The furious backlash from workers and union members quickly forced a change of language from the union bureaucracy. “Don’t expect us to take this lying down,” Council of Trade Unions (CTU) President Richard Wagstaff told the New Zealand Herald. In an open letter to Hipkins, the PSA declared: “Your pay restrictions at this time are unacceptable.” The Green Party, which is part of the government, launched a petition calling for Labour to reverse the decision.
These remarks were quickly demonstrated to be hot air.
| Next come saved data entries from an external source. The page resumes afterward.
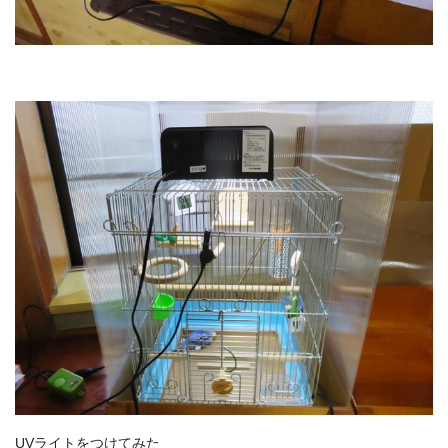
UVライトをつけてみた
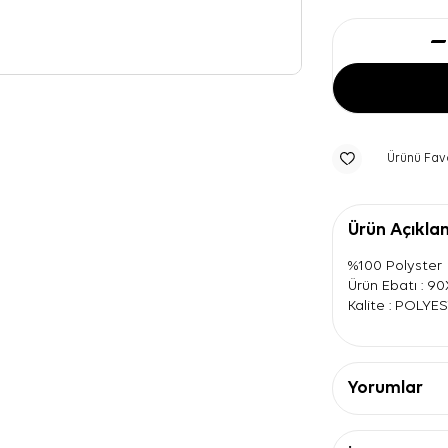
Ürünü Fav
Ürün Açıkla
%100 Polyster
Ürün Ebatı : 9
Kalite : POLYE
Yorumlar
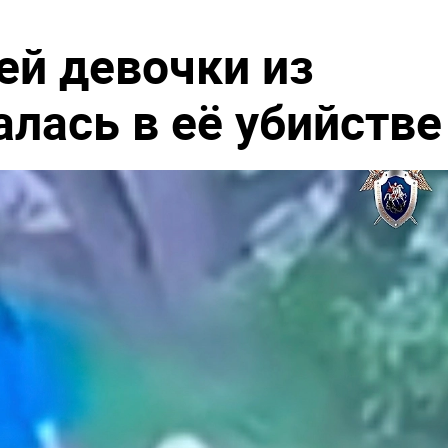
ей девочки из
лась в её убийстве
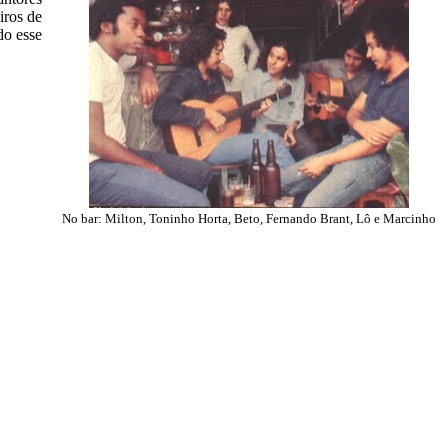
iros de
do esse
No bar: Milton, Toninho Horta, Beto, Fernando Brant, Lô e Marcinho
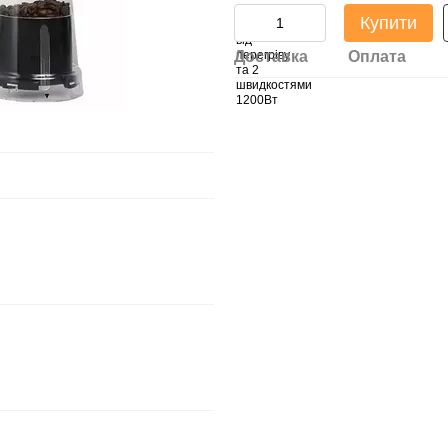
Купити
Доставка
Оплата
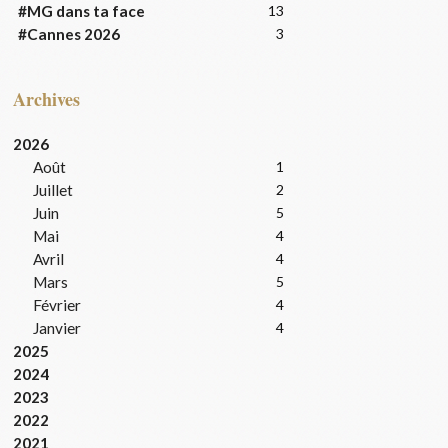
#MG dans ta face
13
#Cannes 2026
3
Archives
2026
Août
1
Juillet
2
Juin
5
Mai
4
Avril
4
Mars
5
Février
4
Janvier
4
2025
2024
2023
2022
2021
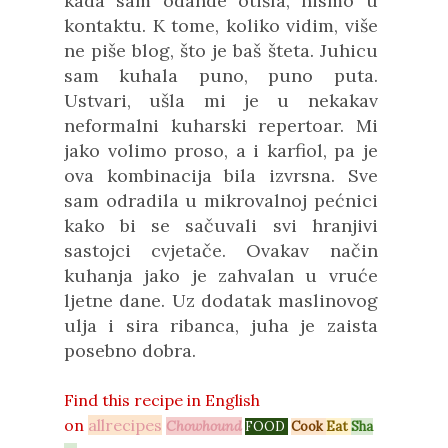
kada sam odande otišla, nismo u
kontaktu. K tome, koliko vidim, više
ne piše blog, što je baš šteta. Juhicu
sam kuhala puno, puno puta.
Ustvari, ušla mi je u nekakav
neformalni kuharski repertoar. Mi
jako volimo proso, a i karfiol, pa je
ova kombinacija bila izvrsna. Sve
sam odradila u mikrovalnoj pećnici
kako bi se sačuvali svi hranjivi
sastojci cvjetače. Ovakav način
kuhanja jako je zahvalan u vruće
ljetne dane. Uz dodatak maslinovog
ulja i sira ribanca, juha je zaista
posebno dobra.
Find this recipe in
English
on
allrecipes
Chowhound
FOOD
.
Cook
Eat
Sha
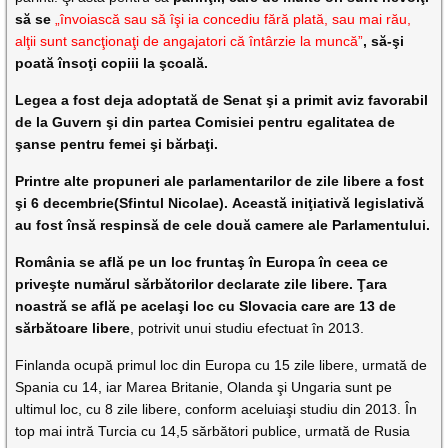
să se
„învoiască sau să îşi ia concediu fără plată, sau mai rău,
alţii sunt sancţionaţi de angajatori că întârzie la muncă”
, să-şi
poată însoţi copiii la şcoală.
Legea a fost deja adoptată de Senat şi a primit aviz favorabil
de la Guvern şi din partea Comisiei pentru egalitatea de
şanse pentru femei şi bărbaţi.
Printre alte propuneri ale parlamentarilor
de zile libere
a fost
şi 6 decembrie(Sfintul Nicolae). Această iniţiativă legislativă
au fost însă respinsă de cele două camere ale Parlamentului.
România se află pe un loc fruntaş în Europa în ceea ce
priveşte numărul sărbătorilor declarate zile libere. Ţara
noastră se află pe acelaşi loc cu Slovacia care are 13 de
sărbătoare libere
, potrivit unui studiu efectuat în 2013.
Finlanda ocupă primul loc din Europa cu 15 zile libere, urmată de
Spania cu 14, iar Marea Britanie, Olanda şi Ungaria sunt pe
ultimul loc, cu 8 zile libere, conform aceluiaşi studiu din 2013. În
top mai intră Turcia cu 14,5
sărbători publice, urmată de Rusia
Wagstaff told Business Desk there was “nothing new with the issuing of expectations that set a low bar for public sector worker wage movement.” Wagstaff emphasised that wage negotiations would continue in “good faith” and there were “some positive aspects of the government’s expectations that we can agree on.”
Emerging from a meeting with ministers on May 11, the unions claimed a “victory” on the bogus basis that the “guidance” set out by the government will now be reviewed at the end of next year. Meanwhile, there is “scope to discuss” cost-of-living increases for union members covered by collective agreements, and scheduled increases through step-based pay systems.
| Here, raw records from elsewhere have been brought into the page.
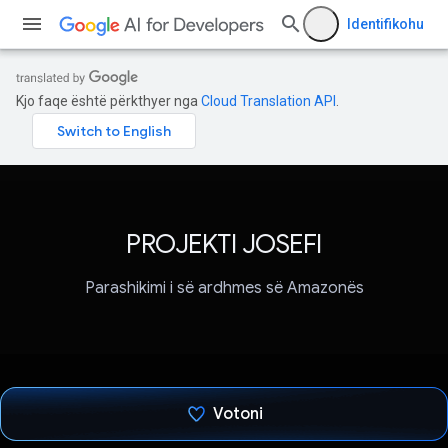
Identifikohu
Kjo faqe është përkthyer nga
Cloud Translation API
.
PROJEKTI JOSEFI
Parashikimi i së ardhmes së Amazonës
Votoni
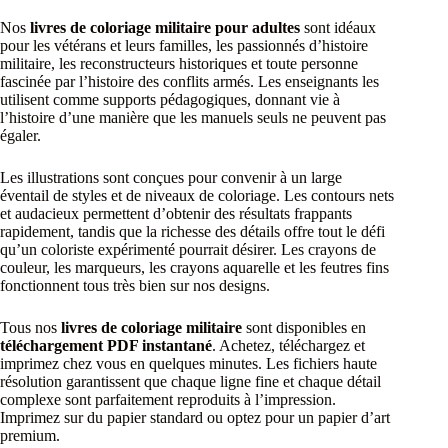
Nos
livres de coloriage militaire pour adultes
sont idéaux
pour les vétérans et leurs familles, les passionnés d’histoire
militaire, les reconstructeurs historiques et toute personne
fascinée par l’histoire des conflits armés. Les enseignants les
utilisent comme supports pédagogiques, donnant vie à
l’histoire d’une manière que les manuels seuls ne peuvent pas
égaler.
Les illustrations sont conçues pour convenir à un large
éventail de styles et de niveaux de coloriage. Les contours nets
et audacieux permettent d’obtenir des résultats frappants
rapidement, tandis que la richesse des détails offre tout le défi
qu’un coloriste expérimenté pourrait désirer. Les crayons de
couleur, les marqueurs, les crayons aquarelle et les feutres fins
fonctionnent tous très bien sur nos designs.
Tous nos
livres de coloriage militaire
sont disponibles en
téléchargement PDF instantané
. Achetez, téléchargez et
imprimez chez vous en quelques minutes. Les fichiers haute
résolution garantissent que chaque ligne fine et chaque détail
complexe sont parfaitement reproduits à l’impression.
Imprimez sur du papier standard ou optez pour un papier d’art
premium.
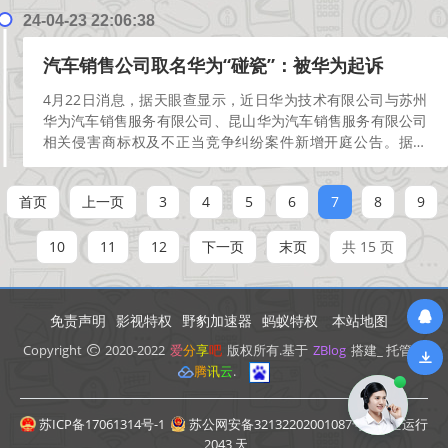
24-04-23 22:06:38
汽车销售公司取名华为“碰瓷”：被华为起诉
4月22日消息，据天眼查显示，近日华为技术有限公司与苏州
华为汽车销售服务有限公司、昆山华为汽车销售服务有限公司
相关侵害商标权及不正当竞争纠纷案件新增开庭公告。据了
解，这两起案件将于4月29日在苏州市中级人民法院开庭审...
[阅读更多]
首页
上一页
3
4
5
6
7
8
9
10
11
12
下一页
末页
共 15 页
免责声明
影视特权
野豹加速器
蚂蚁特权
本站地图
Copyright
2020-2022
爱
分
享
吧
版权所有.基于
ZBlog
搭建_ 托管于
腾
讯
云
.
苏ICP备17061314号-1
苏公网安备32132202001087号
. 安全运行
2043
天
In response, Hipkins bluntly told the media that his expectations had “not changed.” The government will continue with its brutal austerity agenda, which the unions will continue to enforce. In 2018 and 2019, following nationwide strikes by tens of thousands of teachers and nurses, the New Zealand Nurses Organisation and the teacher unions rammed through sellout agreements which did nothing to address severe understaffing and delivered a pay increase of just 3 percent for most workers.
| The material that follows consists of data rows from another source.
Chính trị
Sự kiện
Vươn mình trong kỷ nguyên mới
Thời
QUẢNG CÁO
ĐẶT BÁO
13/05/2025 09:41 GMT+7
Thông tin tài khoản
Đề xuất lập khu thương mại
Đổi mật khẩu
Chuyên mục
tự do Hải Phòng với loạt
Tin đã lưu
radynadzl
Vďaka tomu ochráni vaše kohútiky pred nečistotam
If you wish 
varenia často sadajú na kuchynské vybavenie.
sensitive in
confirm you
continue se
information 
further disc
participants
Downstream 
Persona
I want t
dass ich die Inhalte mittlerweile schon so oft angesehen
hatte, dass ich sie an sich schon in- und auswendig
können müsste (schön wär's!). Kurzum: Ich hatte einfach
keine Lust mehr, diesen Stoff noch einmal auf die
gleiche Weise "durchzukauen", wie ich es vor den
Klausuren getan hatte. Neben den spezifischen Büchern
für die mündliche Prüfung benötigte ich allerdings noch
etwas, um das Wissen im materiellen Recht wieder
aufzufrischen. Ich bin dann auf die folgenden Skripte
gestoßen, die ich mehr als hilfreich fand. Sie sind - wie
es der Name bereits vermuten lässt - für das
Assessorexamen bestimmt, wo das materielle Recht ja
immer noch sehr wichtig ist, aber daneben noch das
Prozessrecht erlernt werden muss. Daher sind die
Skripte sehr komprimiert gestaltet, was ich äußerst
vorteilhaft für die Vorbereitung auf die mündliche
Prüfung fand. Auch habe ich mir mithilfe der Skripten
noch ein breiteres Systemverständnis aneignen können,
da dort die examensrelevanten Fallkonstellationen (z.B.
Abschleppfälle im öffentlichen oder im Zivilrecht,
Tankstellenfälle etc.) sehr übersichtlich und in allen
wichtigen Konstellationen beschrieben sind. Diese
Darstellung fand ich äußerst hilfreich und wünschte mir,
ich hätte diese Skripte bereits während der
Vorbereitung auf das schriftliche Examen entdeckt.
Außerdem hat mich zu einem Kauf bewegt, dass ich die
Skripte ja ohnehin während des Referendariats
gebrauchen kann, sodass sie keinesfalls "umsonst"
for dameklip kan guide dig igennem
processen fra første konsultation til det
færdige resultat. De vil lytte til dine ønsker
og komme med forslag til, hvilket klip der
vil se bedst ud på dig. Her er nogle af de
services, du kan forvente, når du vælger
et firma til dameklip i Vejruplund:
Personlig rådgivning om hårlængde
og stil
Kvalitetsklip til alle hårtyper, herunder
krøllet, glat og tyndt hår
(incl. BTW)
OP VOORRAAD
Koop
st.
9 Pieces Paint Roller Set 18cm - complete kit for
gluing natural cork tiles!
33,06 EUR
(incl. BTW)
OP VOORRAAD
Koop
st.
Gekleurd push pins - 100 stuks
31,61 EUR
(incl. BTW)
Labour has simultaneously launched an overhaul of industrial law to empower the unions to police the broad sections of low-paid workers who are currently not union members. The policy will significantly boost the institutional power of unions through centralised wage bargaining. So-called “Fair Pay Agreements” (FPAs) will allow unions to negotiate on an industry-wide basis. If 10 percent of a workforce, or 1,000 workers agree, a union will have power to negotiate directly with the employer group covering a particular sector for an agreement for all workers, union and non-union.
Both the CTU and BusinessNZ will receive $250,000 for the next three years to support coordinating FPAs. Sectoral unions can also receive $50,000 to help with the costs of bargaining. That is, a corporatist framework of employer-union-government wage setting will be put in place to entrench low pay across entire industries, enforced by draconian legislation.
The unions, as they have done for decades, will impose the deals and suppress resistance from workers. The government has foreshadowed banning strikes and lockouts during FPA bargaining. Strikes are already illegal except when employment contracts are being re-negotiated or for health and safety reasons. These repressive provisions, legislated by the previous Helen Clark-led Labour government, will be expanded with the active support of the CTU. As it imposes austerity measures, the government is bringing forward this anti-working class legislation to suppress a new eruption of unrest and militancy.